The prevalence of anemia in Aboriginal children was eight times higher than among similar populations in urban Canada and was especially high among Inuit children. ID was the major cause of anemia, but not the only one, since 10% of anemic children were not iron deficient. Given that the consumption of cow/evaporated milk was found to be a significant independent risk factor associated with anemia, public health strategies should include promotion of breastfeeding, combined with iron-rich complementary foods, while addressing socio-economic conditions that may be preventing these practices from being adopted. H. pylori may be a major contributing factor to anemia, thus improvements in water quality and sanitation also need to be considered.

MeSH terms

Iron-deficiency anemia Native Americans Inupiats risk factors 

Résumé

Contexte

L’anémie est une affection courante touchant les enfants au sein des communautés autochtones du Canada. Cette étude visait à déterminer la prévalence de l’anémie et à cerner les facteurs de risque associés parmi les jeunes enfants des communautés autochtones du Nord de l’Ontario et du Nunavut.

Méthode

Cent quinze enfants d’une communauté inuite et de deux communautés des Premières nations cries ont participé. Des facteurs démographiques et diététiques ont été pris en compte, et les taux d’hémoglobine (Hb), de ferritine (FS), du récepteur soluble de la transferrine (Rs-TF) et des anticorps de type IgG dirigés contre Helicobacter pylori ont été mesurés. Des rapports de cotes (RC) et des intervalles de confiance à 95% ont été déterminés pour examiner les facteurs de risque associés à l’anémie et à la carence en fer, puis analysés plus en détail avec des méthodes de régression multiple pas-à-pas.

Résultats

La prévalence de l’anémie (Hb<110 g/L) était de 36,0%. La carence en fer (Rs-TF>8,5 mg/L) était présente dans 27,6% de la population étudiée. Le stock de fer était épuisé dans approximativement 53,3% des cas (FS<12 Jg/L). La consommation de lait de vache ou de lait concentré était le seul facteur de risque indépendant associé à l’anémie. Les infections à H. pylori et la consommation prolongée de lait maternel étaient également associées, bien que non indépendamment, à l’anémie. La prise de préparations lactées pour nourrisson était inversement associée à la carence en fer.

Interprétation

La prévalence de l’anémie était huit fois plus élevée chez les enfants autochtones que chez les populations similaires du Canada urbain, et elle était particulièrement élevée parmi les enfants inuits. La carence en fer était la principale cause d’anémie, mais pas la seule, puisque 10% des enfants anémiés n’avaient pas de carence en fer. étant donné que la consommation de lait de vache ou de lait concentré s’est avérée être un facteur de risque indépendant significatif associé à l’anémie, les stratégies de santé publique devraient inclure la promotion de l’allaitement maternel, combinée à une alimentation complémentaire riche en fer, tout en tenant compte des conditions socio-économiques qui peuvent empêcher l’adoption de ces pratiques. H. pylori apparaît comme un facteur important contribuant à l’anémie, ainsi des améliorations de la qualité de l’eau et de l’hygiène doivent également être prises en compte.

Preview

Unable to display preview. Download preview PDF.
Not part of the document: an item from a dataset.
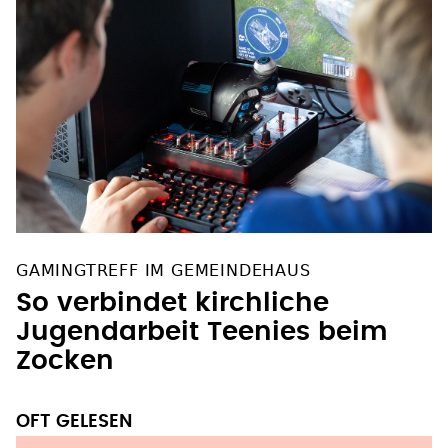
GAMINGTREFF IM GEMEINDEHAUS
So verbindet kirchliche
Jugendarbeit Teenies beim
Zocken
OFT GELESEN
Unable to display preview. Download preview PDF.

References

  1. 1.
    Zlotkin SH, Ste-Marie M, Kopelman H, Jones A, Adam J. The prevalence of iron depletion and iron-deficiency anaemia in a randomly selected group of infants from four Canadian cities. Nutr Res 1996;16:729–33.CrossRefGoogle Scholar
  2. 2.
    Willows N, Dewailly E, Gray-Donald K. Anaemia and iron status in Inuit infants from Northern Quebec. Can J Public Health 2000;91(6):407–10.PubMedGoogle Scholar
  3. 3.
    Willows N, Morel J, Gray-Donald K. Prevalence of anaemia among James Bay Cree infants of northern Quebec. CMAJ 2000;162(3):323–26.PubMedPubMedCentralGoogle Scholar
  4. 4.
    Hodgins S, Dewailly E, Chatwood S, Bruneau S, Bernier F. Iron-deficiency in Nunavik: Pregnancy and infancy. Int J Circumpolar Health 1998;57(Suppl 1):135–40.PubMedGoogle Scholar
  5. 5.
    Sawchuk P, Rauliuk M, Kotaska A, Townsend S, Wilson E, Starr M. Infant nutrition program effectively prevents iron-deficiency anaemia in a First Nations community. Int J Circumpolar Health 1998;57(Suppl 1):189–93.PubMedGoogle Scholar
  6. 6.
    Neander WL, Morse JM. Tradition and change in the Northern Alberta Woodlands Cree: Implications for infant feeding practices. Can J Public Health 1989;80(3):190–94.PubMedGoogle Scholar
  7. 7.
    Moffatt MEK. Nutritional problems of native Canadian mothers and children. Can Fam Phys 1989;35:377–82.Google Scholar
  8. 8.
    Willows ND. Anaemia in James Bay Cree Infants of Northern Quebec. [Doctoral Thesis] Montreal, Quebec: McGill University, 2000.Google Scholar
  9. 9.
    McKeown I, Orr P, Macdonald S, Kabani A, Brown R, Coghlan G, et al. Helicobacter pylori in the Canadian arctic: Seroprevalence and detection in community water samples. Am J Gastroenterol 1999;94(7):1823–29.PubMedCrossRefGoogle Scholar
  10. 10.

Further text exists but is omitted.